Lavrov also underlined Russia’s contention that NATO expansion is a threat because it has engaged in offensive actions outside its member countries.
“It is difficult to call it defensive. Do not forget that they bombed Yugoslavia for almost three months, invaded Libya, violating the U.N. Security Council resolution, and how they behaved in Afghanistan,” he said.
The U.S. and NATO has formally rejected Russia’s demands about halting NATO expansion, although Washington outlined areas where discussions are possible, offering hope that there could be a way to avoid war.
Russian President Vladimir Putin has made no public remarks about the Western response. Lavrov has said it leaves little chance for reaching agreement, though he also says Russia doesn’t want war.
U.S. Defense Secretary Lloyd Austin said Friday that Putin could use any portion of his force to seize Ukrainian cities and “significant territories” or to carry out “coercive acts or provocative political acts” like the recognition of breakaway territories inside Ukraine.
Two territories in eastern Ukraine have been under the control of Russia-backed rebels since 2014, after Russia annexed the Crimean Peninsula from Ukraine.
The White House says President Joe Biden warned Ukraine’s president Thursday that there is a “distinct possibility” Russia could take military action against Ukraine in February. The Kremlin likewise sounded a grim note, saying it saw “little ground for optimism” in resolving the crisis after the U.S. this week again rejected Russia’s main demands.
Russian officials said dialogue was still possible to end the crisis, but Biden again offered a stark warning amid growing concerns that Russian President Vladimir Putin will give the go-ahead for a further invasion of Ukrainian territory in the not-so-distant future.
The White House said Biden’s comments to Ukraine’s Volodymyr Zelenskyy in a phone call amplified concerns that administration officials have been making for some time.
“President Biden said that there is a distinct possibility that the Russians could invade Ukraine in February,” White House National Security Council spokesperson Emily Horne said. “He has said this publicly and we have been warning about this for months. ”
Tensions have soared in recent weeks, as the United States and its NATO allies expressed concern that a buildup of about 100,000 Russian troops near Ukraine signaled that Moscow planned to invade its ex-Soviet neighbor.

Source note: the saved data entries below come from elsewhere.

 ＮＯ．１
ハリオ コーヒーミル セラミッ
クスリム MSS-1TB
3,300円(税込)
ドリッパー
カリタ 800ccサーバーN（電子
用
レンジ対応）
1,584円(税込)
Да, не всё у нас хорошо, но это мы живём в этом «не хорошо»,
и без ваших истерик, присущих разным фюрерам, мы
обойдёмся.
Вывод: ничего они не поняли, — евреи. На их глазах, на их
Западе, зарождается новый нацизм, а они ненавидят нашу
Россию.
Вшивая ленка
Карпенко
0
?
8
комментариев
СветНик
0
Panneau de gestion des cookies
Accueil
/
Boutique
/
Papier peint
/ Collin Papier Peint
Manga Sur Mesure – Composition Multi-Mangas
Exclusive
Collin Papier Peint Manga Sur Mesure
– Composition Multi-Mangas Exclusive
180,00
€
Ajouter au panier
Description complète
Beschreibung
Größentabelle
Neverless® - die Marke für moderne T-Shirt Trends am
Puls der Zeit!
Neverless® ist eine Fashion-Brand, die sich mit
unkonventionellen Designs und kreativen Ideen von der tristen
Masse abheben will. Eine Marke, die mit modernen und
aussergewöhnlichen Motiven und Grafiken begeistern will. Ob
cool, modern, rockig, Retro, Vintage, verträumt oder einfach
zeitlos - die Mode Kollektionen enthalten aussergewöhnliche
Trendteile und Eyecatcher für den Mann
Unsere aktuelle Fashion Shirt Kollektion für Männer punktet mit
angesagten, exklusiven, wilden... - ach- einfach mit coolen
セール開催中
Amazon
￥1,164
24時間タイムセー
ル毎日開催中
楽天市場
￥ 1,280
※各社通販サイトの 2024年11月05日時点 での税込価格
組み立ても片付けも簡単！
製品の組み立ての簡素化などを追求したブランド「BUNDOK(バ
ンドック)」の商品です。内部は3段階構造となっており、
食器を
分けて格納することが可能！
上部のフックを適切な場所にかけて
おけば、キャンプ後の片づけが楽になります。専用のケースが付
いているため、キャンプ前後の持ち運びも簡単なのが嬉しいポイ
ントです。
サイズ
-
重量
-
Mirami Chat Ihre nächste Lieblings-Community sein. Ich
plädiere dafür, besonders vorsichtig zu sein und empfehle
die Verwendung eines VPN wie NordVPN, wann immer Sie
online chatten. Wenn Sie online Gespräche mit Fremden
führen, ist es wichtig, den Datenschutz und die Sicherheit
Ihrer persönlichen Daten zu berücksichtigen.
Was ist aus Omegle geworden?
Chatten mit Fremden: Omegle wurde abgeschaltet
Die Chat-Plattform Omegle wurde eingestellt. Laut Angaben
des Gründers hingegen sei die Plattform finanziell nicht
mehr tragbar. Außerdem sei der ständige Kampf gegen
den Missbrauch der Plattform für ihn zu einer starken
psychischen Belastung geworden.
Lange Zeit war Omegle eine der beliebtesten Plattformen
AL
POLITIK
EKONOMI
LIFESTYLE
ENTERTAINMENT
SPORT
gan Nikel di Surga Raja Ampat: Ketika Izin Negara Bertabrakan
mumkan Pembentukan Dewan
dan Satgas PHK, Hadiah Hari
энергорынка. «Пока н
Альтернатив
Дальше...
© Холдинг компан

Russia denies having any such designs — and has laid out a series of demands it says will improve security in Europe.
But as expected, the U.S. and the Western alliance firmly rejected any concessions on Moscow’s main points Wednesday, refusing to permanently ban Ukraine from joining NATO and saying allied deployments of troops and military equipment in Eastern Europe are nonnegotiable.

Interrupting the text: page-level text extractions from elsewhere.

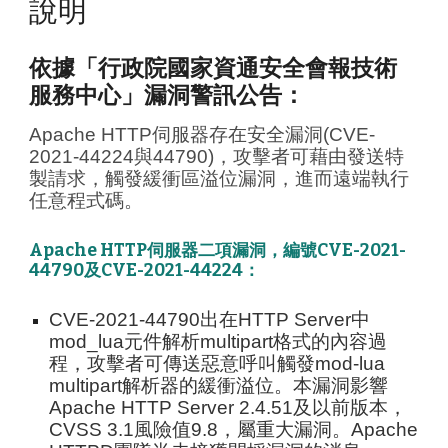
說明
依據「
行政院國家資通安全會報技術
服務中心」漏洞警訊公告：
Apache HTTP伺服器存在安全漏洞(CVE-
2021-44224與44790)，攻擊者可藉由發送特
製請求，觸發緩衝區溢位漏洞，進而遠端執行
任意程式碼。
Apache HTTP伺服器
二項漏洞，編號
CVE-2021-
44790及CVE-2021-44224
：
CVE-2021-44790出在HTTP Server中
mod_lua元件解析multipart格式的內容過
程，攻擊者可傳送惡意呼叫觸發mod-lua
multipart解析器的緩衝溢位。本漏洞影響
Apache HTTP Server 2.4.51及以前版本，
CVSS 3.1風險值9.8，屬重大漏洞。Apache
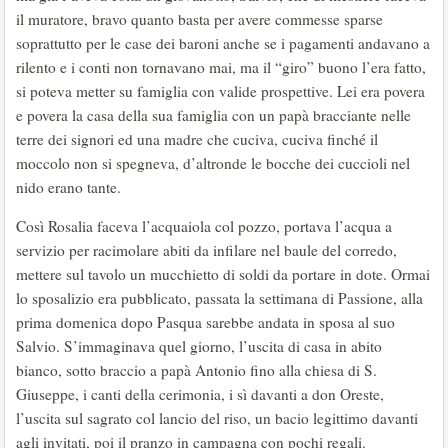
il muratore, bravo quanto basta per avere commesse sparse
soprattutto per le case dei baroni anche se i pagamenti andavano a
rilento e i conti non tornavano mai, ma il “giro” buono l’era fatto,
si poteva metter su famiglia con valide prospettive. Lei era povera
e povera la casa della sua famiglia con un papà bracciante nelle
terre dei signori ed una madre che cuciva, cuciva finché il
moccolo non si spegneva, d’altronde le bocche dei cuccioli nel
nido erano tante.
Così Rosalia faceva l’acquaiola col pozzo, portava l’acqua a
servizio per racimolare abiti da infilare nel baule del corredo,
mettere sul tavolo un mucchietto di soldi da portare in dote. Ormai
lo sposalizio era pubblicato, passata la settimana di Passione, alla
prima domenica dopo Pasqua sarebbe andata in sposa al suo
Salvio. S’immaginava quel giorno, l’uscita di casa in abito
bianco, sotto braccio a papà Antonio fino alla chiesa di S.
Giuseppe, i canti della cerimonia, i sì davanti a don Oreste,
l’uscita sul sagrato col lancio del riso, un bacio legittimo davanti
agli invitati, poi il pranzo in campagna con pochi regali.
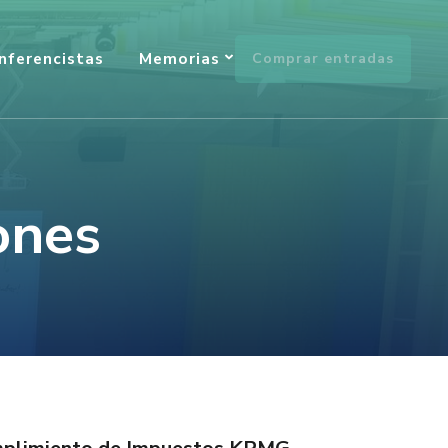
nferencistas
Memorias
Comprar entradas
ones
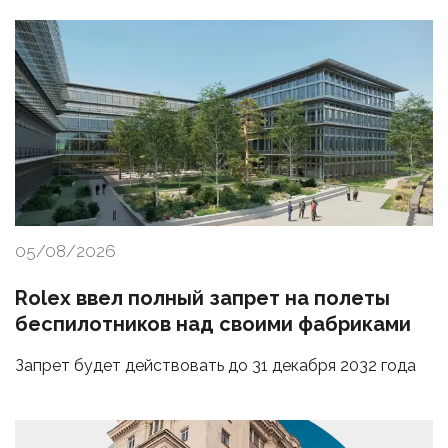
05/08/2026
Rolex ввел полный запрет на полеты
беспилотников над своими фабриками
Запрет будет действовать до 31 декабря 2032 года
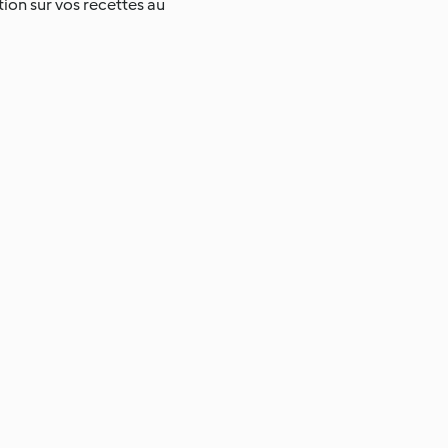
tion sur vos recettes au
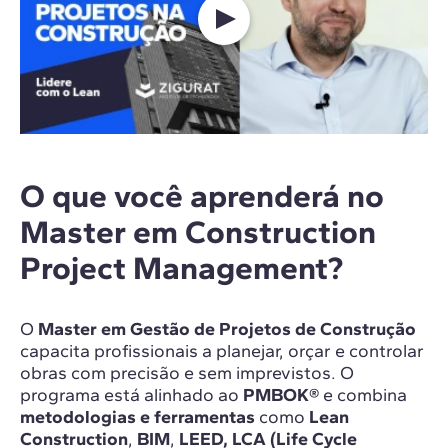
O que você aprenderá no
Master em Construction
Project Management?
O
Master em Gestão de Projetos de Construção
capacita profissionais a planejar, orçar e controlar
obras com precisão e sem imprevistos. O
programa está alinhado ao
PMBOK®
e combina
metodologias e ferramentas
como
Lean
Construction
,
BIM
,
LEED,
LCA (Life Cycle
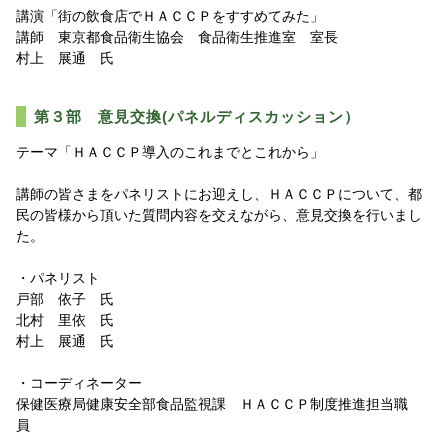
講演「街の飲食店でＨＡＣＣＰをすすめてみた」
講師 東京都食品衛生協会 食品衛生推進室 室長
村上 展通 氏
第３部 意見交換(パネルディスカッション）
テーマ「ＨＡＣＣＰ導入のこれまでとこれから」
講師の皆さまをパネリストにお迎えし、ＨＡＣＣＰについて、都
民の皆様から頂いた質問内容を交えながら、意見交換を行いまし
た。
・パネリスト
戸部 依子 氏
北村 里依 氏
村上 展通 氏
・コーディネーター
保健医療局健康安全部食品監視課 ＨＡＣＣＰ制度推進担当職
員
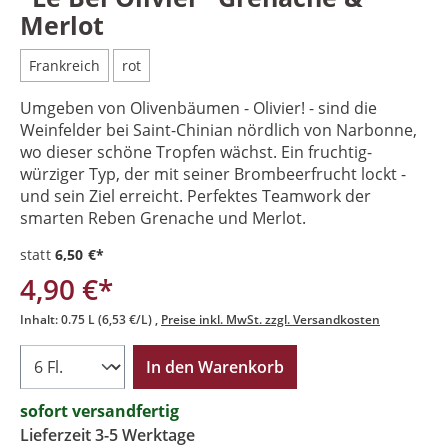
Merlot
Frankreich
rot
Umgeben von Olivenbäumen - Olivier! - sind die
Weinfelder bei Saint-Chinian nördlich von Narbonne,
wo dieser schöne Tropfen wächst. Ein fruchtig-
würziger Typ, der mit seiner Brombeerfrucht lockt -
und sein Ziel erreicht. Perfektes Teamwork der
smarten Reben Grenache und Merlot.
statt
6,50 €*
4,90 €*
Inhalt:
0.75 L
(6,53 €/L)
Preise inkl. MwSt. zzgl. Versandkosten
In den Warenkorb
sofort versandfertig
Lieferzeit 3-5 Werktage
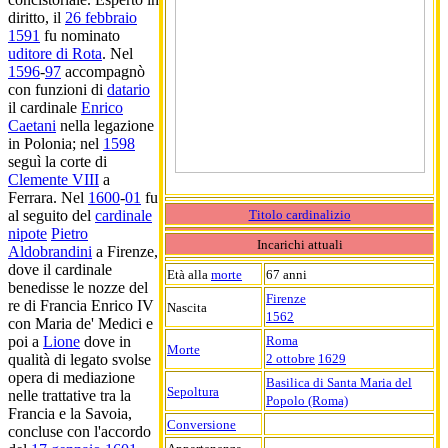
diritto, il
26 febbraio
1591
fu nominato
uditore di Rota
. Nel
1596
-
97
accompagnò
con funzioni di
datario
il cardinale
Enrico
Caetani
nella legazione
in Polonia; nel
1598
seguì la corte di
Clemente VIII
a
Ferrara. Nel
1600
-
01
fu
al seguito del
cardinale
Titolo cardinalizio
nipote
Pietro
Incarichi attuali
Aldobrandini
a Firenze,
dove il cardinale
Età alla
morte
67 anni
benedisse le nozze del
Firenze
re di Francia Enrico IV
Nascita
1562
con Maria de' Medici e
poi a
Lione
dove in
Roma
Morte
qualità di legato svolse
2 ottobre
1629
opera di mediazione
Basilica di Santa Maria del
Sepoltura
nelle trattative tra la
Popolo (Roma)
Francia e la Savoia,
Conversione
concluse con l'accordo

The U.S. did outline areas in which some of Russia’s concerns might be addressed, possibly offering a path to de-escalation. But, as it has done repeatedly for the past several weeks, Washington also warned Moscow of devastating sanctions if it invades Ukraine. In addition to penalties targeting Russian people and key economic sectors, several senior U.S. officials said Thursday with certainty that Germany would not allow a newly constructed gas pipeline to begin operations in the event of an incursion.

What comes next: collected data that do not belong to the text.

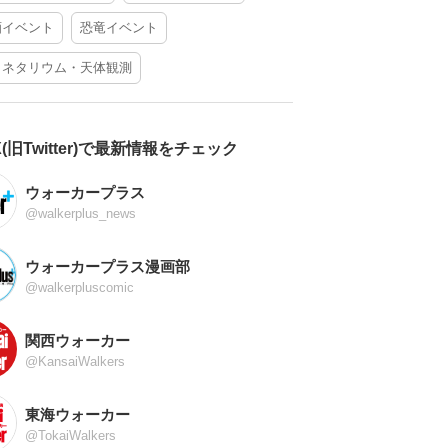
酒イベント
恐竜イベント
ラネタリウム・天体観測
X(旧Twitter)で最新情報をチェック
ウォーカープラス
@walkerplus_news
ウォーカープラス漫画部
@walkerpluscomic
関西ウォーカー
@KansaiWalkers
東海ウォーカー
@TokaiWalkers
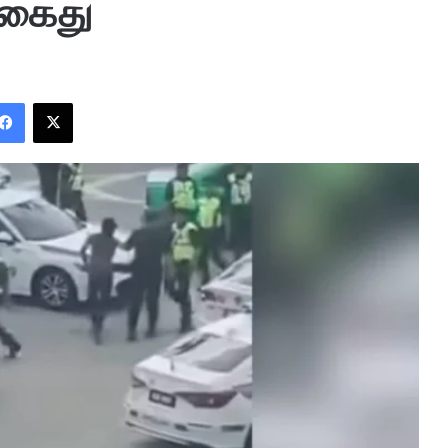
 கைது
Facebook
X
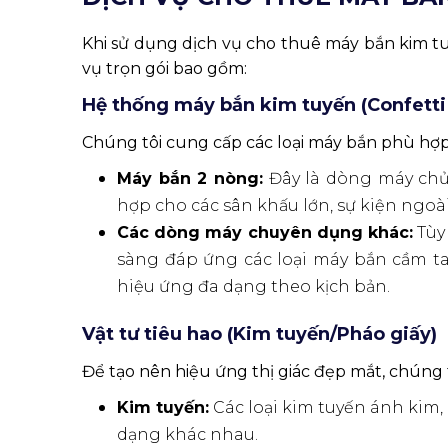
Khi sử dụng dịch vụ cho thuê máy bắn kim t
vụ trọn gói bao gồm:
Hệ thống máy bắn kim tuyến (Confetti
Chúng tôi cung cấp các loại máy bắn phù hợp 
Máy bắn 2 nòng:
Đây là dòng máy chủ 
hợp cho các sân khấu lớn, sự kiện ngoài
Các dòng máy chuyên dụng khác:
Tùy 
sàng đáp ứng các loại máy bắn cầm tay
hiệu ứng đa dạng theo kịch bản.
Vật tư tiêu hao (Kim tuyến/Pháo giấy)
Để tạo nên hiệu ứng thị giác đẹp mắt, chúng t
Kim tuyến:
Các loại kim tuyến ánh kim,
dạng khác nhau.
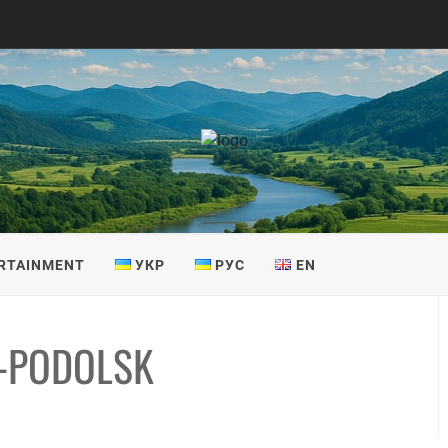
IS
RTAINMENT
УКР
РУС
EN
Z-PODOLSK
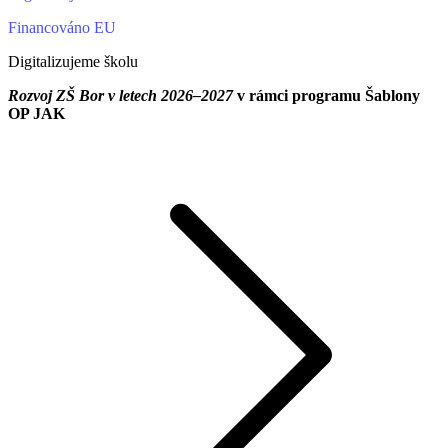
Financováno EU
Digitalizujeme školu
Rozvoj ZŠ Bor v letech 2026–2027
v rámci programu Šablony
OP JAK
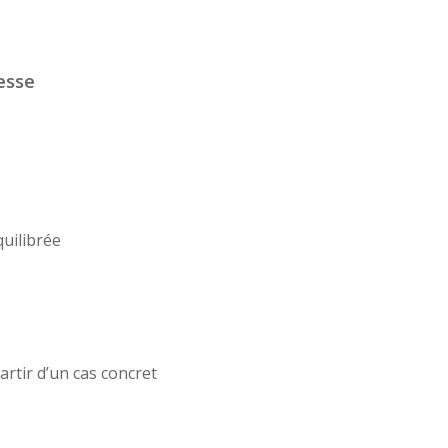
esse
quilibrée
artir d’un cas concret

All eyes are now on Putin, who will decide how Russia will respond amid fears that Europe could again be plunged into war.
In the meantime, Biden spoke to his Ukrainian counterpart Zelenskyy on Thursday to reiterate American and allied support, including recent deliveries of U.S. military aid.
Biden warned Zelenskyy that the U.S. believed there was a high degree of likelihood that Russia could invade when the ground freezes and Russian forces could attack Ukrainian territory from north of Kyiv, according to two people familiar with the conversation who were not authorized to comment publicly.
Military experts have said Russia may be waiting for optimal ground conditions to move heavy equipment into Kyiv as part of any invasion. Eight years ago, Russia invaded Ukraine’s Crimean Peninsula in late February.
Zelenskyy tweeted that he and Biden also discussed the possibility of additional financial support for Ukraine.